(Part of Self Driving Car Specialization)
Analysis of 2d bicycle kinematic model and implementation of rear wheel using matlab
As research on autonomous vehicle matures, the subject of consistency across its many levels becomes increasingly important in ensuring the vehicle's safety. Even if each layer is adequately developed separately, an ill-planned vehicle architecture might be exceedingly dangerous. To understand the vehicle models, we will focus on the derivation, analysis, and implementation of a car by simplifying it into a 2D Bicycle Model.
In this repo, we will derive bicycle kinematic model, which is a well-versed model for its performance in describing vehicle motion in normal driving environment. Due to its simplicity and conformance to the nonholonomic restrictions, the model has long been utilised as a viable control-oriented model for cars. The model is called Front Wheel Steering Model, due to changing of front wheel orientation relative to vehicle's heading as shown in Fig 1.

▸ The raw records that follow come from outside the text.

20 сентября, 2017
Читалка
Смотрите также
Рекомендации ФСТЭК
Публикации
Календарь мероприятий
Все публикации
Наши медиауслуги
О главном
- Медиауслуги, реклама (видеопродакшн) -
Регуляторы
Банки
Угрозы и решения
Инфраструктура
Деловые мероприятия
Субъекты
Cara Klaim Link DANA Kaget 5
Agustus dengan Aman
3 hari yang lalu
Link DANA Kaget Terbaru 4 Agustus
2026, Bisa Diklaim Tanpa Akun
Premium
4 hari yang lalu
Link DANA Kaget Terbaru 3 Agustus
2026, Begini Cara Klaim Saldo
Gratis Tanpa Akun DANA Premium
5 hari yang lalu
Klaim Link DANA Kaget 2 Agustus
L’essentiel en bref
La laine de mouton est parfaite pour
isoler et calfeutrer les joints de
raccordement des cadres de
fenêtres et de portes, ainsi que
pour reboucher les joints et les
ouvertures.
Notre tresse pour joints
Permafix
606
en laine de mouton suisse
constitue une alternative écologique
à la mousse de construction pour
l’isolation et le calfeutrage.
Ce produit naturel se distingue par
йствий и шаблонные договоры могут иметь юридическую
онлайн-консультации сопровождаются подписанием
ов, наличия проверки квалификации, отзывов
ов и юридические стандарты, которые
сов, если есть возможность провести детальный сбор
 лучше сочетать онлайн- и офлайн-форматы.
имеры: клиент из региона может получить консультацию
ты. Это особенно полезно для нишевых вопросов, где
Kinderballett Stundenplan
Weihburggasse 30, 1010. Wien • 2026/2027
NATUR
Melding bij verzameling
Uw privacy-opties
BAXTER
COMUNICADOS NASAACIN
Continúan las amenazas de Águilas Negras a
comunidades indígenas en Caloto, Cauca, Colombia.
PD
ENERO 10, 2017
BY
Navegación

**Fig 1 : 2D Bicycle Kinematics for Front Wheel Steering Model**
To analyze the kinematics of bicycle model, we must select a reference point X, Y which can be placed at the center of the rear & front wheel and at center of gravity (cg).
**Fig2: Bicycle Model**
**Fig3: Model Analysis of Rear Wheel**
Our target is to compute state [x, y, 𝜃, 𝛿], 𝜃 is heading angle, 𝛿 is steering angle. Our inputs are [𝑣, 𝜑], 𝑣 is velocity, 𝜑 is steering rate.
If the desired point is at the center of the rear wheel. First, apply the Instantaneous Center of Rotation (ICR) and then compute state change rate:
ẋ = v * cos (𝜃) ẏ = v * sin (𝜃)
𝜃_dot is equal to rotation rate 𝜔,
𝜔 = 𝑣 / R : R is radius from ICR.
From Figure3, L is the bicycle length and 𝛿 is steering angle, R and 𝜃_dot can be computed as:
R = L / tan(𝛿) 𝜃_dot = 𝑣 / (L / tan(𝛿)) = 𝑣 * tan(𝛿) / L
𝛿_dot is equal to the input 𝜑 (rate of change of steering angle) : 𝛿_dot = 𝜑
**Fig4. Model analysis at Front Wheel**
**Fig5. Model analysis at CG**
As figure 4 shows, the desired point is in the center of front wheel. R can be computed as L / sin(𝛿). We can get the result of changing rate of x, y position.
ẋ = v * cos (𝛿 + 𝜃) ẏ = v * sin (𝛿 + 𝜃)
𝜃_dot = v / R = v / (L/sin(𝛿)) = v * sin(𝛿)/L 𝛿_dot = 𝜑
If the desired point is at the center of gravity or cg. ẋ = v * cos(𝛽 + 𝜃) ẏ = v* sin(𝛽 + 𝜃) For R and 𝜃_dot, S is computed as shown in figure 5: S = L / tan(𝛿) R = S / cos (𝛽) = L / (tan (𝛿) *cos (𝛽) ) 𝜃_dot = v / R = v *tan (𝛿) *cos (𝛽) / L
**Fig 6: Analysis for 𝛽**
Furthermore, if we know the distance between the rear wheel and cg denoted as l_r, we can also compute the slip angle 𝛽. Tan (𝛽) = lr / S = lr / ( L / tan (𝛿) ) = lr * tan(𝛿) / L So slip angle: 𝛽 = arctan(lr * tan (𝛿) / L ) 𝛿_dot = 𝜑
Our analyzed bicycle model has the States (outputs) as [x, y, 𝜃, 𝛿], inputs [𝑣, 𝜑], where 𝑣 is the velocity and 𝜑 is steering rate. We can compute the changing rate of [x, y, 𝜃, 𝛿], which is ẋ ẏ, 𝜃_dot, 𝛿_dot.
The derived equation for 2D bicycle model was simulated in using MATLAB Script, by implementing the Rear Wheel equations. To get the final state [x, y, 𝜃, 𝛿], we can use discrete time model:
xt+1 = xt + ẋ * ∆𝑡 yt+1 = yt + ẏ * ∆𝑡
𝜃t+1 = 𝜃t + 𝜃_dot * ∆𝑡 𝛿t+1 = 𝛿t + 𝛿_dot * ∆𝑡
The model start its simulation from initial conditions of , move Left by π/3=60o and then turns Right by π/3=60o.
**Fig 7-8 : Starts from [0 0 π/4] and Turns Left by π/3**
**Fig 9-10 : Model Turns Right by π/3**
A car can be simplified as a 2D bicycle model in a nonholonomic environment for better visualization of vehicle dynamics and control. We developed a bicycle kinematic model for three separate reference locations on the vehicle and implemented it in MATLAB, which allowed us to simulate the model's behavior. This model can be used to create kinematic steering controllers. The bicycle kinematic model provides the foundation for understanding and building self-driving automobile controllers, as well as for developing dynamic vehicle models for any moving system. The Bicycle Model is a classic model that produces a well-versed job in capturing motion of any vehicle in normal driving conditions.